The new bookshelf strengths can be visualised using a box plot. The way to read box plots will be saved for another article.

strengths_boxplot

Another example could be human intelligence. We know average IQ among a population is 100. Now, if we have a group of people with the following IQ scores, we can similarly perform a one-sample t-test to find if this group of people are cleverer than the population average:

Sample # IQ
1 102
2 111
3 108
4 96
5 100
6 104
7 98
8 102
9 116
10 108
> iq = c(102, 111, 108, 96, 100, 104, 98, 102, 116, 108)
> t.test(iq, mu=100)

	One Sample t-test

data:  iq
t = 2.2934, df = 9, p-value = 0.04751
alternative hypothesis: true mean is not equal to 100
95 percent confidence interval:
 100.0613 108.9387
sample estimates:
mean of x 
    104.5 

> boxplot(iq)
> abline(h=100, col="red")
>

The sample p-value is smaller than 0.05, therefore we reject the null hypothesis that there’s no difference between the sample mean and population mean. In other words, there is a difference. This group is people are really cleverer than the population average. Mensa members, perhaps?

iq_boxplot

Two-sample t-test

When you have two samples from different populations, two-sample t-test can be used to tell if there’s a difference between the populations. For example, if in your chain of supermarkets you place super-vitamin on normal shelves among other vitamin brands in 10 stores, and in a separate 10 stores you place the same super-vitamin on specially-decorated end-of-aisle shelves. Now you can use two-sample t-test to see if placing super-vitamin on end-of-aisle shelves increases sales.

Normal End-of-aisle
22 52
34 71
52 76
62 54
30 67
40 83
64 66
84 90
56 77
59 84
> normal = c(22, 34, 52, 62, 30, 40, 64, 84, 56, 59)
> aisle  = c(52, 71, 76, 54, 67, 83, 66, 90, 77, 84)
> t.test(aisle, normal)

	Welch Two Sample t-test

data:  aisle and normal
t = 3.0446, df = 15.723, p-value = 0.007849
alternative hypothesis: true difference in means is not equal to 0
95 percent confidence interval:
  6.568701 36.831299
sample estimates:
mean of x mean of y 
     72.0      50.3 

> boxplot(aisle, normal)
>  

As we can see, the two-sample t-test p-value is much smaller than 0.05, therefore we reject the null hypothesis. In other words, there is a significant difference between the means of normal shelves vs special end-of-aisle shelves.

aisle_boxplot

Paired t-test

Supposed a stock investor wants to find out if there is a significant difference in companies’ P/E ratio between two years. Paired t-test can be used to test the data like so:

Company Year1 Year2
1 8.9 12.7
2 38.1 45.4
3 43.0 10.0
4 34.0 27.2
5 34.5 22.8
6 15.2 24.1
7 20.3 32.3
8 19.9 40.1
9 61.9 106.5
> year1 <- c(8.9, 38.1, 43, 34, 34.5, 15.2, 20.3, 19.9, 61.9)
> year2 <- c(12.7, 45.4, 10, 27.2, 22.8, 24.1, 32.3, 40.1, 106.5)
> t.test(year1, year2, paired = TRUE)

	Paired t-test

data:  year1 and year2
t = -0.69909, df = 8, p-value = 0.5043
alternative hypothesis: true difference in means is not equal to 0
95 percent confidence interval:
 -21.63607  11.56941
sample estimates:
mean of the differences 
              -5.033333 

> 

The p-value is > 0.05, therefore we failed to reject the null hypothesis.

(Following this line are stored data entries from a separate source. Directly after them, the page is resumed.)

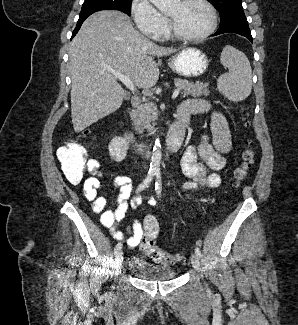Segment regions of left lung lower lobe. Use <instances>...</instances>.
<instances>
[{
  "label": "left lung lower lobe",
  "instance_id": "1",
  "mask_svg": "<svg viewBox=\"0 0 298 325\" xmlns=\"http://www.w3.org/2000/svg\"><path fill=\"white\" fill-rule=\"evenodd\" d=\"M229 32L243 35L246 38H248L251 42H253L251 32L249 29V25H248L245 15L235 17L223 24H220L219 29L213 36H216V35H219L222 33H229Z\"/></svg>",
  "mask_w": 298,
  "mask_h": 325
}]
</instances>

In other words, there is no significant difference between the P/E ratios in the 2 years across the 9 companies. Other uses of paired t-test include tumour size difference before and after drug treatment in the same patient.

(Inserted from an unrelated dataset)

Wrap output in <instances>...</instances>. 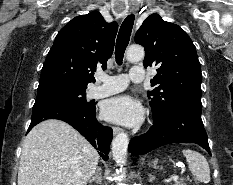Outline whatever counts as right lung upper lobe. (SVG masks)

It should be noted that the difference between independent and paired t-test is quite subtle. For example, if I want to do A/B testing of a website I have to use one or the other depending on what I’m trying to test. If I want to find out whether women, compared to men, respond more strongly to a webpage, I’d use independent t-test. The two independent populations are women and men and I have to keep my webpage identical. On the other hand suppose I want to test if people click on green buttons more often than red buttons, I would serve an otherwise identical webpage with either a green or a red button randomly to the same population. I’d then use paired t-test to compare the number of times the buttons are clicked on to find their differences.